Stored data entries
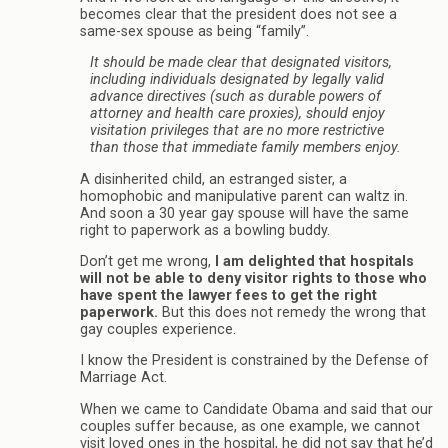
becomes clear that the president does not see a
same-sex spouse as being “family”.
It should be made clear that designated visitors,
including individuals designated by legally valid
advance directives (such as durable powers of
attorney and health care proxies), should enjoy
visitation privileges that are no more restrictive
than those that immediate family members enjoy.
A disinherited child, an estranged sister, a
homophobic and manipulative parent can waltz in.
And soon a 30 year gay spouse will have the same
right to paperwork as a bowling buddy.
Don’t get me wrong,
I am delighted that hospitals
will not be able to deny visitor rights to those who
have spent the lawyer fees to get the right
paperwork.
But this does not remedy the wrong that
gay couples experience.
I know the President is constrained by the Defense of
Marriage Act.
When we came to Candidate Obama and said that our
couples suffer because, as one example, we cannot
visit loved ones in the hospital, he did not say that he’d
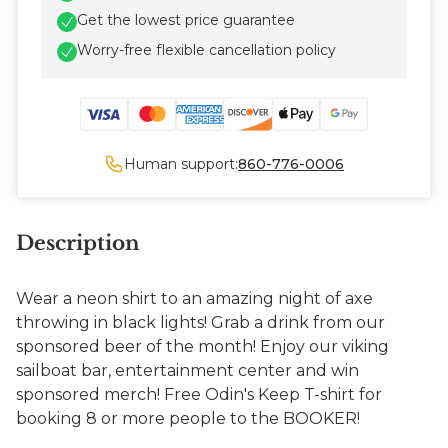
Get the lowest price guarantee
Worry-free flexible cancellation policy
Human support:
860-776-0006
Description
Wear a neon shirt to an amazing night of axe
throwing in black lights! Grab a drink from our
sponsored beer of the month! Enjoy our viking
sailboat bar, entertainment center and win
sponsored merch! Free Odin's Keep T-shirt for
booking 8 or more people to the BOOKER!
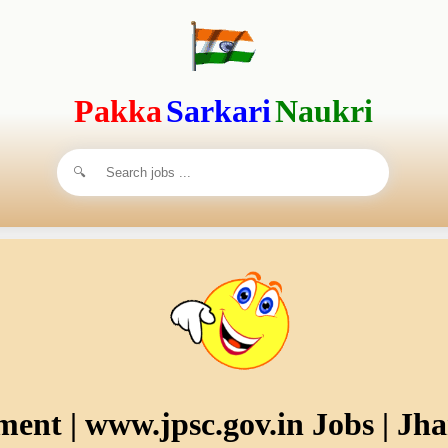
Pakka
Sarkari
Naukri
ent | www.jpsc.gov.in Jobs | Jh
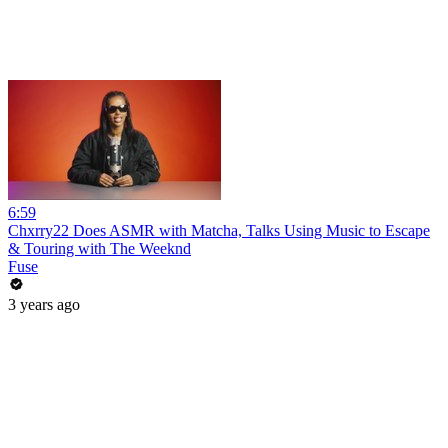
6:59
Chxrry22 Does ASMR with Matcha, Talks Using Music to Escape
& Touring with The Weeknd
Fuse
3 years ago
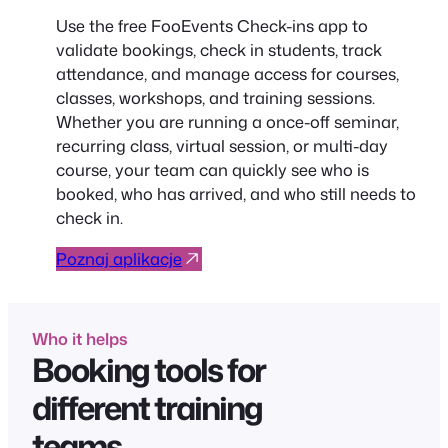
Use the free FooEvents Check-ins app to
validate bookings, check in students, track
attendance, and manage access for courses,
classes, workshops, and training sessions.
Whether you are running a once-off seminar,
recurring class, virtual session, or multi-day
course, your team can quickly see who is
booked, who has arrived, and who still needs to
check in.
Poznaj aplikacje
Who it helps
Booking tools for
different training
teams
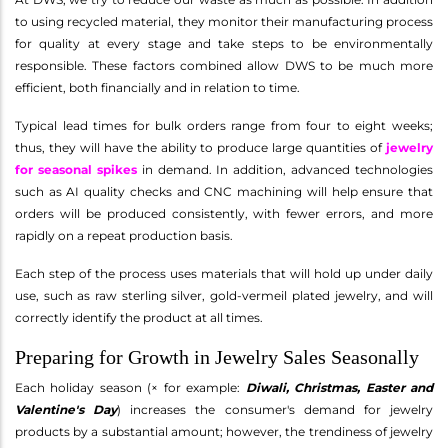
to using recycled material, they monitor their manufacturing process
for quality at every stage and take steps to be environmentally
responsible. These factors combined allow DWS to be much more
efficient, both financially and in relation to time.
Typical lead times for bulk orders range from four to eight weeks;
thus, they will have the ability to produce large quantities of
jewelry
for seasonal spikes
in demand. In addition, advanced technologies
such as AI quality checks and CNC machining will help ensure that
orders will be produced consistently, with fewer errors, and more
rapidly on a repeat production basis.
Each step of the process uses materials that will hold up under daily
use, such as raw sterling silver, gold-vermeil plated jewelry, and will
correctly identify the product at all times.
Preparing for Growth in Jewelry Sales Seasonally
Each holiday season (× for example:
Diwali, Christmas, Easter and
Valentine's Day
) increases the consumer's demand for jewelry
products by a substantial amount; however, the trendiness of jewelry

- [Task requirements] Return each line of the entries that holds the string "should".

- [Response below]
It should be made clear that designated visitors,
attorney and health care proxies), should enjoy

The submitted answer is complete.